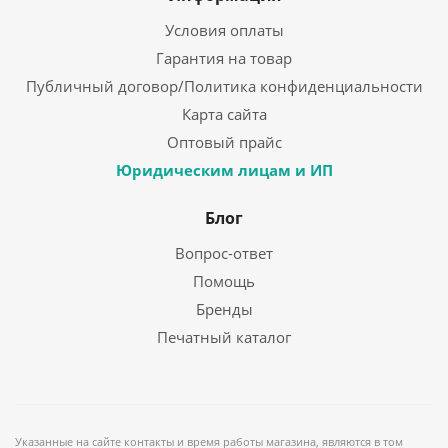
Условия оплаты
Гарантия на товар
Публичный договор/Политика конфиденциальности
Карта сайта
Оптовый прайс
Юридическим лицам и ИП
Блог
Вопрос-ответ
Помощь
Бренды
Печатный каталог
Указанные на сайте контакты и время работы магазина, являются в том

☆ ☆ ☆ ☆

> _Task item_:
From the first line to the last, copy the records exactly and skip the pictures.

> _Your response_:
Условия оплаты
Гарантия на товар
Публичный договор/Политика конфиденциальности
Карта сайта
Оптовый прайс
Юридическим лицам и ИП
Блог
Вопрос-ответ
Помощь
Бренды
Печатный каталог
Указанные на сайте контакты и время работы магазина, являются в том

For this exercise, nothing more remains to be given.